Play through it, again, on Hard.

I didn’t quite know what to expect - other than, well, it was going to be harder, I assumed.

This turned out to be the case, but not quite in the way I expected.

See, as you go through the game, you have one weapon available to you to use against the undead: A special camera.  As you fight ghosts, you are scored based on the quality of the pictures you take, and you can use the points that you get from this to purchase upgrades for the camera.

In hard mode, not only are the ghosts you fight tougher than the ghosts in normal mode, but there are fewer of them.

I didn’t expect that part.  I expected rampaging hordes of the undead.
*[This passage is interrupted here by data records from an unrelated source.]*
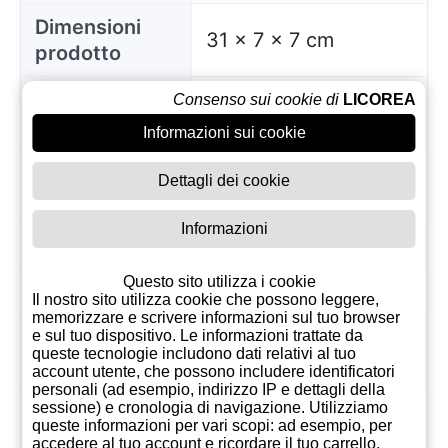
Dimensioni
31 x 7 x 7 cm
prodotto
Peso
Consenso sui cookie di
LICOREA
6
volumetrico
Informazioni sui cookie
Conservazion
Luogo fresco e
Dettagli dei cookie
e
asciutto
Informazioni
EAN
8413472050954
Questo sito utilizza i cookie
Produttore
Bodegas Lan
Il nostro sito utilizza cookie che possono leggere,
memorizzare e scrivere informazioni sul tuo browser
e sul tuo dispositivo. Le informazioni trattate da
Paese
Spagna
queste tecnologie includono dati relativi al tuo
Prodotto in
account utente, che possono includere identificatori
personali (ad esempio, indirizzo IP e dettagli della
sessione) e cronologia di navigazione. Utilizziamo
lunedì 08 gennaio,
Dal
queste informazioni per vari scopi: ad esempio, per
2024
accedere al tuo account e ricordare il tuo carrello,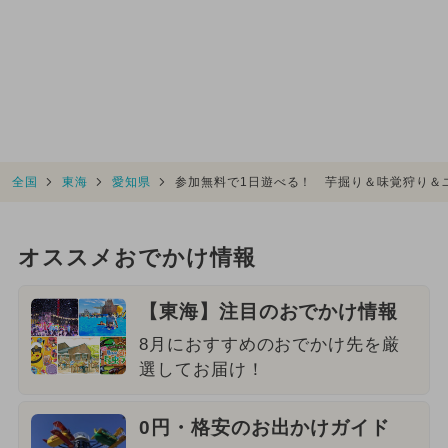
全国
東海
愛知県
参加無料で1日遊べる！ 芋掘り＆味覚狩り＆
オススメおでかけ情報
【東海】注目のおでかけ情報
8月におすすめのおでかけ先を厳
選してお届け！
0円・格安のお出かけガイド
After I thought about it, I realized that it makes perfect sense and is a much better way of balancing the difficulty than just throwing more ghosts at the player.  If they had taken the “hard = more fights” approach, it would have been a more action-oriented game, which just wouldn’t have made sense.

It also helped to maintain a little bit of tension - having seen all the gotchas the first time around, they didn’t make me jump as high on the second pass, but walking through rooms thinking to myself “OK, I got jumped here before… am I going to get attacked again this time?” kept the tension level up.

End result was: Playing the game again, on hard, was actually pretty fun.  It was also considerably faster - I played through the first time without using spoilers, so I spent a lot of time backtracking trying to find the next thing I was supposed to do.

Then I finished it, and found that you get the same ending as playing on normal mode, and that’s when I admitted defeat and ran to youtube to see the #3 and #4 endings.  There ARE two modes above “Hard” - “Nightmare” and “Fatal” - and I am just not man enough to try them.

November 6, 2008 Posted by baudattitude | videogames, xbox | | 2 Comments

A Follow-Up to a Rant About Fatal Frame II

OK, I have to cut Tecmo a little bit of slack now about that fight in Fatal Frame II.

More spoilers for the game follow.  You are warned.

After a few attempts on my own, I went looking for FAQs, and found about half-a-dozen, mostly for the PS2 version.

Every one of them commented on the fact that the last boss - the last boss on “normal” difficulty, anyway - could kill you in one hit and so on and so forth, but each and every one of them seemed to think that the fight was kind of a throwaway, that just getting to the boss was much harder than the boss itself.

Now, I pride myself on one thing: I don’t go to a FAQ for minor setbacks.

I may take games and set them to “easy”, but at least I try things for myself several times before giving up.

This means that, by the time I have to go to a FAQ about something in a game, I’ve usually gotten to the “nasty difficult bit” that EVERYONE has trouble with.

See also: “Meat Circus”.

This fight didn’t match my typical pattern.  It was, apparently, EASY.

I was very confused

Then I saw something that was almost an offhand comment in one of the six FAQs:

“shoot the boss in the head”

This made the lights come on.

See, I have the habit, and I’m not sure where I picked it up, but in FPS games, I aim for center-of-mass.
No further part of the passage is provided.